Thursday, October 13, 2016

The Giant Deer or Irish Elk and We Mean Gigantic


They lived until about eight thousand years ago and, yep, humans wiped them out too.




Apparently the small deer is the modern fallow deer so you see the scale.  Dayum, that is one gigantic grass eater when a man's head only reaches up to the animal's back.  They carried fleas so large they could eat your children.

(Ed:  is that true?)

Come on (larfs).


It severely sucks that we wiped out Mastodons and these exceptional beasts since it seems they would have made it if, well, they didn't taste like something we like.  We can't fault the hunters terribly since hunter gatherers don't have all that many options and it was another stage of cultural evolution which produced the agrarian farmers.  Those farmers came to Europe from Greece and Turkey and DNA evidence shows they remained separate in Europe from the hunter gatherer tribes for some centuries after they arrived.

That doesn't really get Greeks off the hook for wiping out incredible animals since they didn't come to Europe from Greece / Turkey until long after the giant deer was already wiped out.  I don't know when the agrarian cultural model came to Greece so conceivably they did their part to wipe out such animals as well.  Unknown.
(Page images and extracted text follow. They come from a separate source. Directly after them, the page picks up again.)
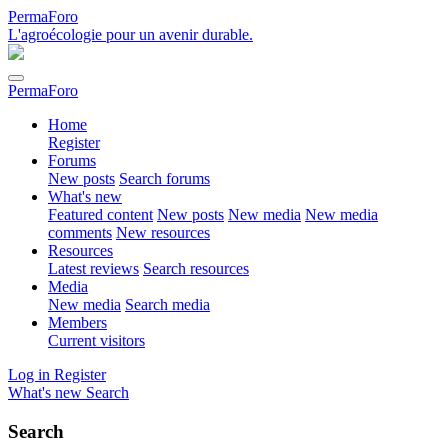
PermaForo
L'agroécologie pour un avenir durable.
PermaForo
Home
Register
Forums
New posts
Search forums
What's new
Featured content
New posts
New media
New media
comments
New resources
Resources
Latest reviews
Search resources
Media
New media
Search media
Members
Current visitors
Log in
Register
What's new
Search
Search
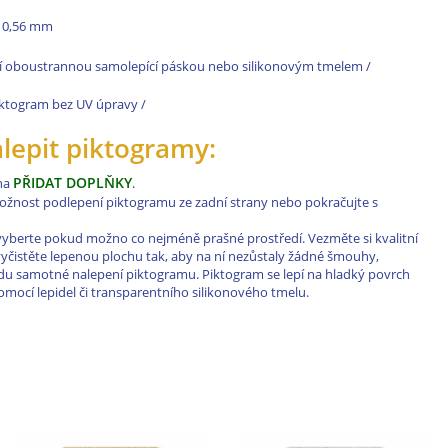
le 0,56 mm
í oboustrannou samolepící páskou nebo silikonovým tmelem /
 piktogram bez UV úpravy /
alepit piktogramy:
PŘIDAT DOPLŇKY
 na
.
 možnost podlepení piktogramu ze zadní strany nebo pokračujte s
vyberte pokud možno co nejméně prašné prostředí. Vezměte si kvalitní
a vyčistěte lepenou plochu tak, aby na ní nezůstaly žádné šmouhy,
řadu samotné nalepení piktogramu. Piktogram se lepí na hladký povrch
ocí lepidel či transparentního silikonového tmelu.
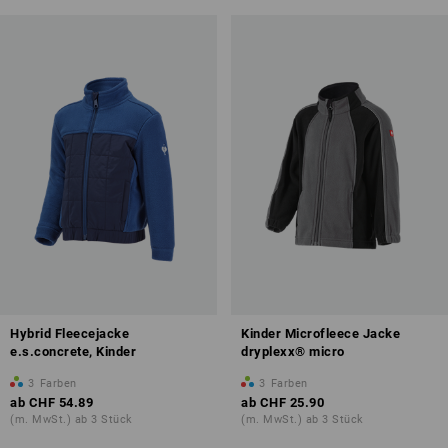
Hybrid Fleecejacke
Kinder Microfleece Jacke
e.s.concrete, Kinder
dryplexx® micro
3
Farben
3
Farben
ab
CHF 54.89
ab
CHF 25.90
(m. MwSt.) ab 3 Stück
(m. MwSt.) ab 3 Stück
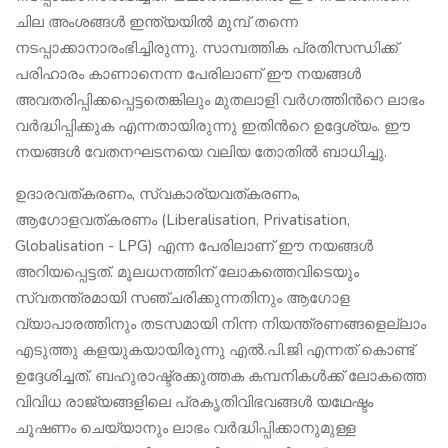
ചില അംശങ്ങൾ ഇന്ത്യയിൽ മുമ്പ് തന്നെ
നടപ്പാക്കാനാരംഭിച്ചിരുന്നു. സാമ്പത്തിക പ്രതിസന്ധിക്ക്
പരിഹാരം കാണാനെന്ന പേരിലാണ് ഈ നയങ്ങൾ
അവതരിപ്പിക്കപ്പെട്ടതെങ്കിലും മുതലാളി വർഗത്തിന്‍റെ ലാഭം
വർദ്ധിപ്പിക്കുക എന്നതായിരുന്നു ഇതിന്‍റെ ഉദ്ദേശ്യം. ഈ
നയങ്ങൾ വേതനഘടനയെ വലിയ തോതിൽ ബാധിച്ചു.
ഉദാരവത്കരണം, സ്വകാര്യവത്കരണം,
ആഗോളവത്കരണം (Liberalisation, Privatisation,
Globalisation - LPG) എന്ന പേരിലാണ് ഈ നയങ്ങൾ
അറിയപ്പെട്ടത്. മൂലധനത്തിന് ലോകത്തെവിടെയും
സ്വതന്ത്രമായി സഞ്ചരിക്കുന്നതിനും ആഗോള
വ്യാപാരത്തിനും തടസമായി നിന്ന നിയന്ത്രണങ്ങളെല്ലാം
എടുത്തു കളയുകയായിരുന്നു എൽ.പി.ജി എന്നത് കൊണ്ട്
ഉദ്ദേശിച്ചത്. ബഹുരാഷ്ട്രക്കുത്തക കമ്പനികൾക്ക് ലോകത്തെ
വിവിധ രാജ്യങ്ങളിലെ പ്രകൃതിവിഭവങ്ങൾ യഥേഷ്ടം
ചൂഷണം ചെയ്യാനും ലാഭം വർദ്ധിപ്പിക്കാനുമുള്ള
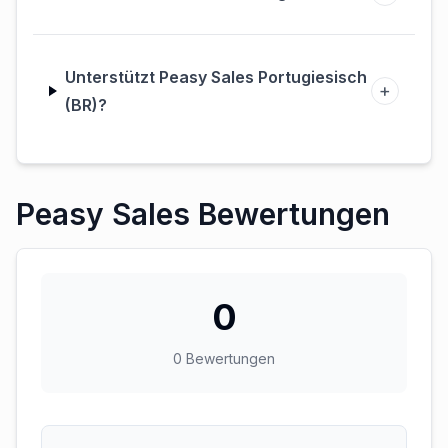
Unterstützt Peasy Sales Portugiesisch
+
(BR)?
Peasy Sales Bewertungen
0
0
Bewertungen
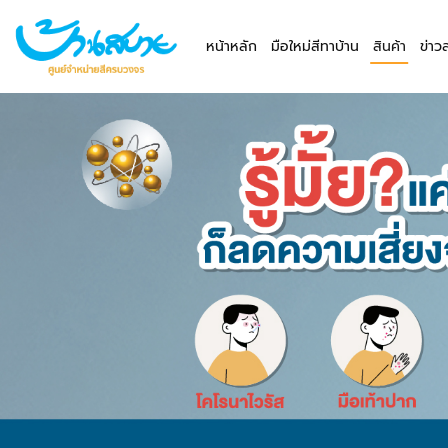
หน้าหลัก
มือใหม่สีทาบ้าน
สินค้า
ข่าว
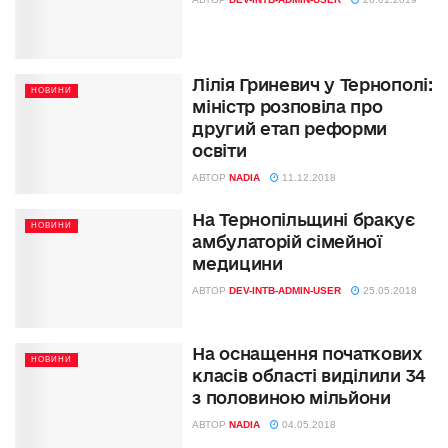
Лілія Гриневич у Тернополі:
НОВИНИ
міністр розповіла про
другий етап реформи
освіти
АВТОР
NADIA
11.12.2018
На Тернопільщині бракує
НОВИНИ
амбулаторій сімейної
медицини
АВТОР
DEV-INTB-ADMIN-USER
25.05.2018
На оснащення початкових
НОВИНИ
класів області виділили 34
з половиною мільйони
АВТОР
NADIA
04.05.2018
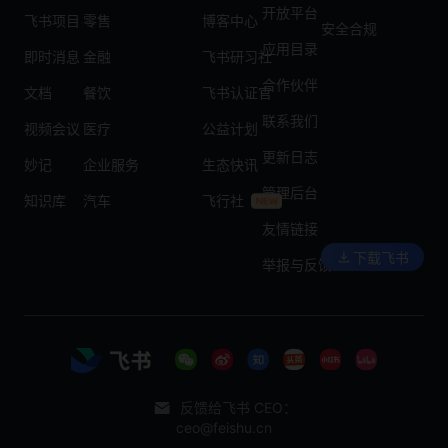
开放平台
飞书项目
零售
博客中心
安全合规
应用目录
即时消息
金融
飞书研习社
合作伙伴
文档
餐饮
飞书认证官
联系我们
视频会议
医疗
公益计划
更新日志
妙记
企业服务
生态快讯
管理后台
知识库
汽车
飞行社
友情链接
下载飞书
举报与反馈
反馈给飞书 CEO：
ceo@feishu.cn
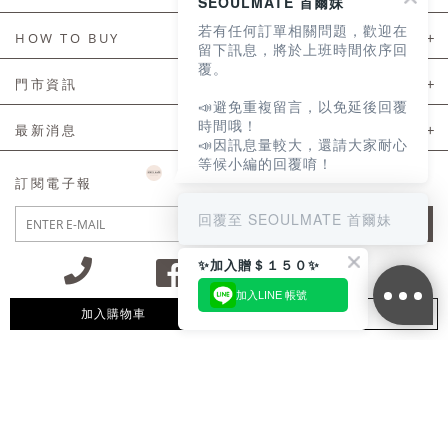
SEOULMATE 首爾妹
若有任何訂單相關問題，歡迎在
About Us
HOW TO BUY
留下訊息，將於上班時間依序回
覆。
如何購買
門市資訊
📣避免重複留言，以免延後回覆
付款及配送
門市資訊
時間哦！
最新消息
📣因訊息量較大，還請大家耐心
會員常見問題
等候小編的回覆唷！
LINE官方會員活動
訂閱電子報
訂單常見問題
回覆至 SEOULMATE 首爾妹
JOIN
商品售後服務
✨加入贈＄１５０✨
電子發票
加入LINE 帳號
國外會員服務
加入購物車
追蹤清單
09:30~12:00 13:00~18:30 / Mon - Fri(例假日除外)
會員制度優惠折扣
客服專線 02-2302-0197
隱私權聲明
付款方式/接受的付款類型
會員服務條款
統一編號：85029669 / 營業人名稱：首爾妹服裝有限公司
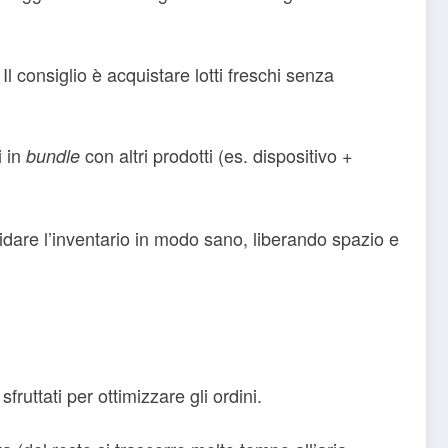
 Il consiglio è acquistare lotti freschi senza
i in
con altri prodotti (es. dispositivo +
bundle
uidare l’inventario in modo sano, liberando spazio e
ruttati per ottimizzare gli ordini.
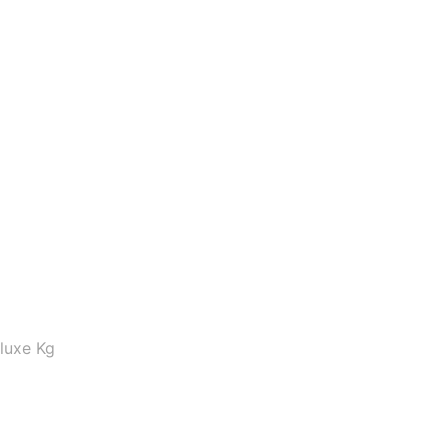
luxe Kg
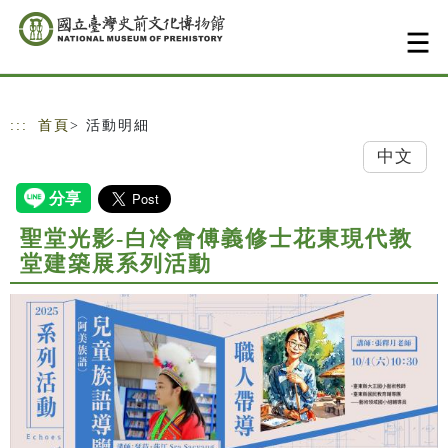
跳到主要內容
網站導覽
:::
首頁
> 活動明細
中文
聖堂光影-白冷會傅義修士花東現代教
堂建築展系列活動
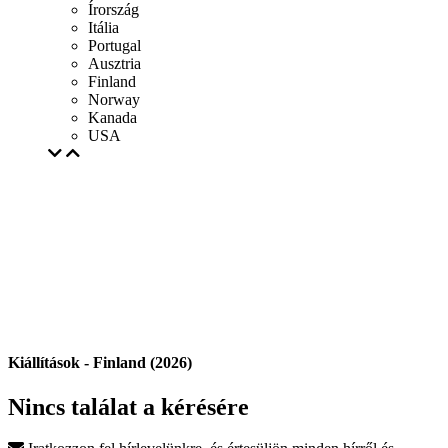
Írország
Itália
Portugal
Ausztria
Finland
Norway
Kanada
USA
Kiállítások - Finland (2026)
Nincs találat a kérésére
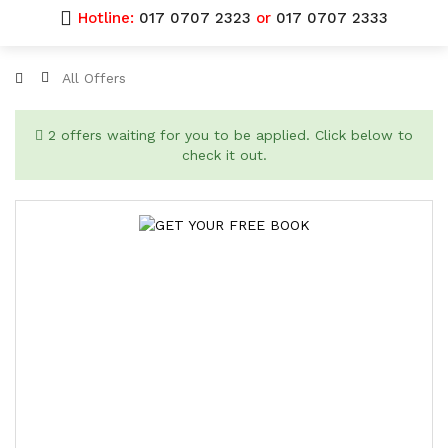
Hotline:
017 0707 2323
or
017 0707 2333
All Offers
2 offers waiting for you to be applied. Click below to
check it out.
সম্মানিত পাঠকের প্রতি আমাদের বিশেষ উপহার ফ্রি বই।
আপনার প্রিয় অনলাইন শপ বইকিনি ডটকম থেকে ৫০০+ টাকার বই কিনলেই ১২০+
টাকা সমমূল্যের একটি নির্বাচিত বই পাবেন সম্পূর্ণ বিনামূল্যে।
বেশি বেশি বই কিনুন এবং বেশি বেশি বই নিন উপহার হিসেবে।
অফারটির মেয়াদ: ৩০ অক্টোবর, ২০২১ পর্যন্ত।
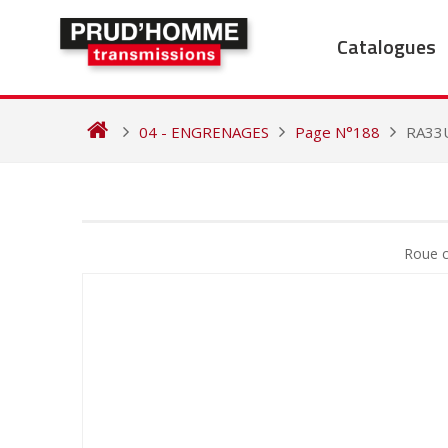
Skip
to
Catalogues
content
04 - ENGRENAGES
Page N°188
RA33
NAVIGATION
DE
Roue c
L’ARTICLE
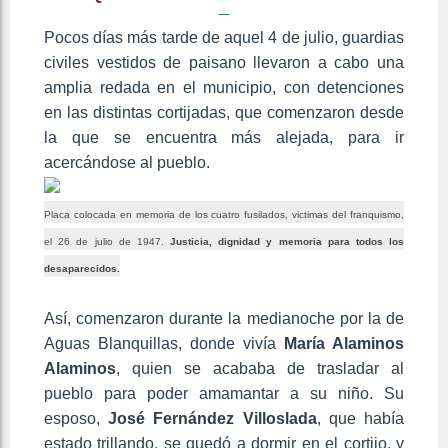
Pocos días más tarde de aquel 4 de julio, guardias
civiles vestidos de paisano llevaron a cabo una
amplia redada en el municipio, con detenciones
en las distintas cortijadas, que comenzaron desde
la que se encuentra más alejada, para ir
acercándose al pueblo.
Placa colocada en memoria de los cuatro fusilados, victimas del franquismo,
el 26 de julio de 1947.
Justicia, dignidad y memoria para todos los
desaparecidos.
Así, comenzaron durante la medianoche por la de
Aguas Blanquillas, donde vivía
María Alaminos
Alaminos
, quien se acababa de trasladar al
pueblo para poder amamantar a su niño. Su
esposo,
José Fernández Villoslada
, que había
estado trillando, se quedó a dormir en el cortijo, y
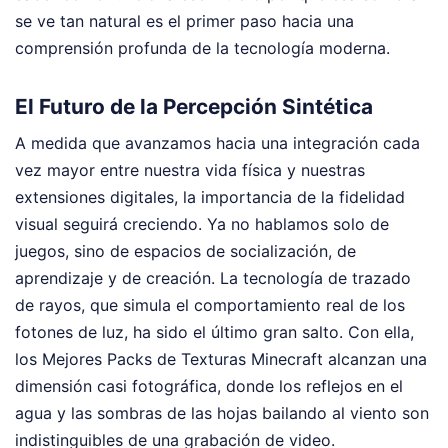
se ve tan natural es el primer paso hacia una
comprensión profunda de la tecnología moderna.
El Futuro de la Percepción Sintética
A medida que avanzamos hacia una integración cada
vez mayor entre nuestra vida física y nuestras
extensiones digitales, la importancia de la fidelidad
visual seguirá creciendo. Ya no hablamos solo de
juegos, sino de espacios de socialización, de
aprendizaje y de creación. La tecnología de trazado
de rayos, que simula el comportamiento real de los
fotones de luz, ha sido el último gran salto. Con ella,
los Mejores Packs de Texturas Minecraft alcanzan una
dimensión casi fotográfica, donde los reflejos en el
agua y las sombras de las hojas bailando al viento son
indistinguibles de una grabación de video.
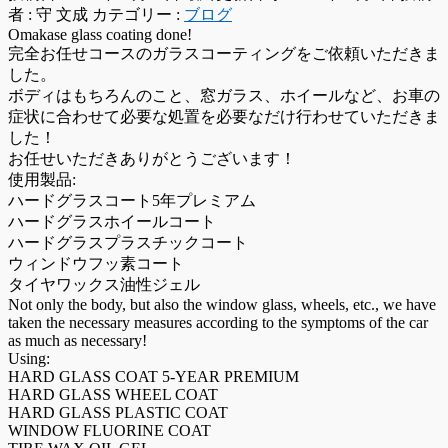
者 :
守 文成
カテゴリー :
ブログ
Omakase glass coating done!
完全お任せコースのガラスコーティングをご依頼いただきま
した。
ボディはもちろんのこと、窓ガラス、ホイールなど、お車の
症状に合わせて必要な処置を必要なだけ行わせていただきま
した！
お任せいただきありがとうございます！
使用製品:
ハードグラスコート5年プレミアム
ハードグラスホイールコート
ハードグラスプラスチックコート
ウィンドウフッ素コート
タイヤワックス油性ジェル
Not only the body, but also the window glass, wheels, etc., we have
taken the necessary measures according to the symptoms of the car
as much as necessary!
Using:
HARD GLASS COAT 5-YEAR PREMIUM
HARD GLASS WHEEL COAT
HARD GLASS PLASTIC COAT
WINDOW FLUORINE COAT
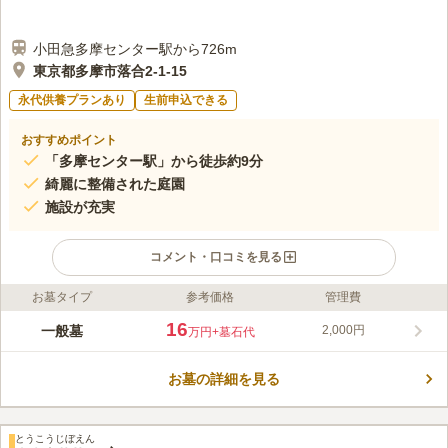
小田急多摩センター駅から726m
東京都多摩市落合2-1-15
永代供養プランあり
生前申込できる
おすすめポイント
「多摩センター駅」から徒歩約9分
綺麗に整備された庭園
施設が充実
コメント・口コミを見る
お墓タイプ
参考価格
管理費
ライフドット編集部のコメント
多摩市落合にある真言宗智山派の霊園です。納骨される方の宗
16
一般墓
2,000円
万円
+墓石代
旨・宗派は不問です。霊園の周辺は、娯楽施設や公園など、世代
問わず楽しめる環境が整っています。 寄り駅は、小田急線・京
お墓の詳細を見る
王線・多摩モノレール「多摩センター駅」で徒歩9分。または、
コメントの続きを読む
多摩センター駅「京王多摩車庫行き」「鶴川駅行き」東福寺前バ
ス停を下りてすぐとアクセス抜群です。 墓地も道幅がゆったり
口コミ評価
としていて、お参りしやすいです。
とうこうじぼえん
この霊園はまだ誰からも評価されていません。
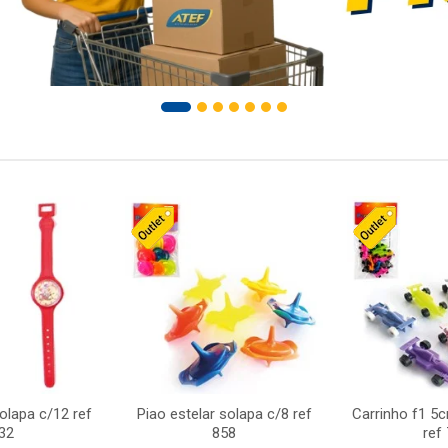
solapa c/12 ref
Piao estelar solapa c/8 ref
Carrinho f1 5
32
858
ref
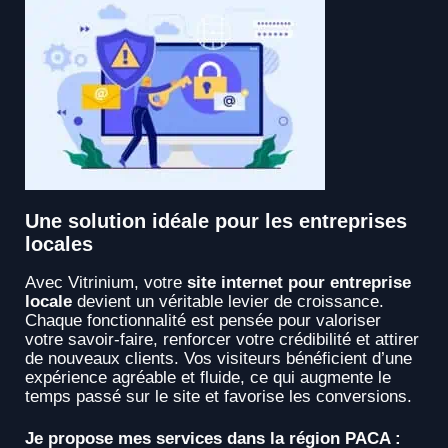
Une solution idéale pour les entreprises
locales
Avec Vitrinium, votre
site internet pour entreprise
locale
devient un véritable levier de croissance.
Chaque fonctionnalité est pensée pour valoriser
votre savoir-faire, renforcer votre crédibilité et attirer
de nouveaux clients. Vos visiteurs bénéficient d’une
expérience agréable et fluide, ce qui augmente le
temps passé sur le site et favorise les conversions.
Je propose mes services dans la région PACA :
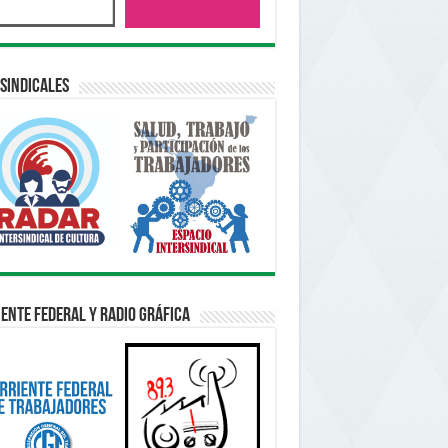
sindicales
ente Federal y Radio Gráfica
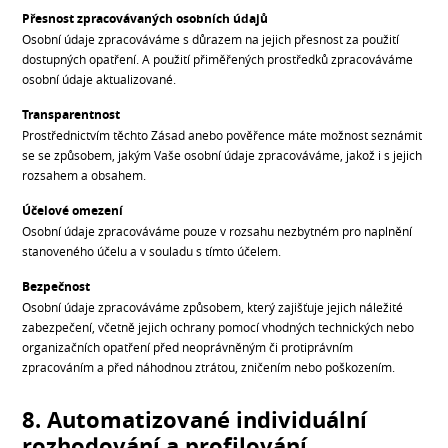
Přesnost zpracovávaných osobních údajů
Osobní údaje zpracováváme s důrazem na jejich přesnost za použití
dostupných opatření. A použití přiměřených prostředků zpracováváme
osobní údaje aktualizované.
Transparentnost
Prostřednictvím těchto Zásad anebo pověřence máte možnost seznámit
se se způsobem, jakým Vaše osobní údaje zpracováváme, jakož i s jejich
rozsahem a obsahem.
Účelové omezení
Osobní údaje zpracováváme pouze v rozsahu nezbytném pro naplnění
stanoveného účelu a v souladu s tímto účelem.
Bezpečnost
Osobní údaje zpracováváme způsobem, který zajišťuje jejich náležité
zabezpečení, včetně jejich ochrany pomocí vhodných technických nebo
organizačních opatření před neoprávněným či protiprávním
zpracováním a před náhodnou ztrátou, zničením nebo poškozením.
8. Automatizované individuální
rozhodování a profilování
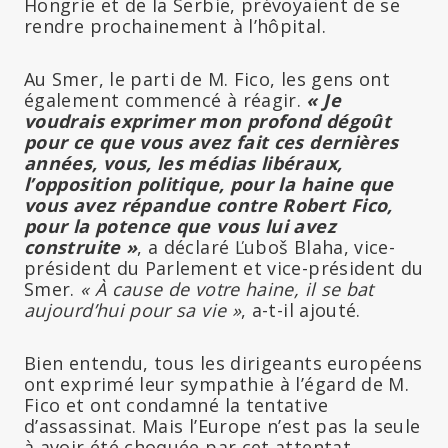
Hongrie et de la Serbie, prévoyaient de se
rendre prochainement à l’hôpital.
Au Smer, le parti de M. Fico, les gens ont
également commencé à réagir.
« Je
voudrais exprimer mon profond dégoût
pour ce que vous avez fait ces dernières
années, vous, les médias libéraux,
l’opposition politique, pour la haine que
vous avez répandue contre Robert Fico,
pour la potence que vous lui avez
construite »
, a déclaré Ľuboš Blaha, vice-
président du Parlement et vice-président du
Smer.
« À cause de votre haine, il se bat
aujourd’hui pour sa vie »
, a-t-il ajouté.
Bien entendu, tous les dirigeants européens
ont exprimé leur sympathie à l’égard de M.
Fico et ont condamné la tentative
d’assassinat. Mais l’Europe n’est pas la seule
à avoir été choquée par cet attentat.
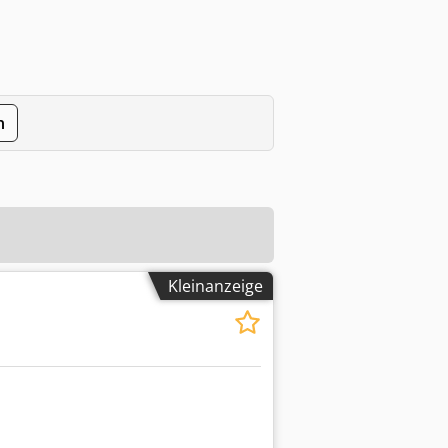
n
Kleinanzeige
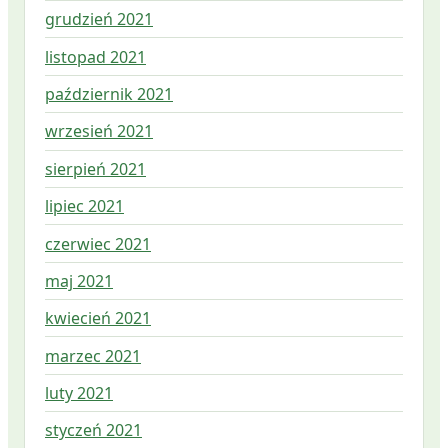
grudzień 2021
listopad 2021
październik 2021
wrzesień 2021
sierpień 2021
lipiec 2021
czerwiec 2021
maj 2021
kwiecień 2021
marzec 2021
luty 2021
styczeń 2021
It's probably not so likely they did participate since farmers make incredible forts to protect themselves and here's an unbelievable one in Acrocorinth, Greece:


Acrocorinth is said to have existed since 'archaic times' and it's easily possible it could be eight thousand years old in Greece but I don't know that and finding more is on you.  (WIKI:  Acrocorinth)


How it happened that giant deer died isn't so much important, maybe, relative to the fact they ever existed at all.  Those antlers are just magnificent.

It's not so much my purpose to teach anything but rather to share things I find particularly intriguing as I wander about in my wayward peregrinations.

Note:  my vocabulary isn't as deep as it may seem since I like to absorb words I didn't know if my Swiss cheese brain remembers them.  Memory will not happen if I do not use these words and you know how that works.

Opuscule is one I found today and an 'opus' is a major work which likely you know from music.  An 'opuscule' is the opposite and we can find many of those if we switch up to full editorial but our interest is in this huge deer or elk which we see as a definite biological opus.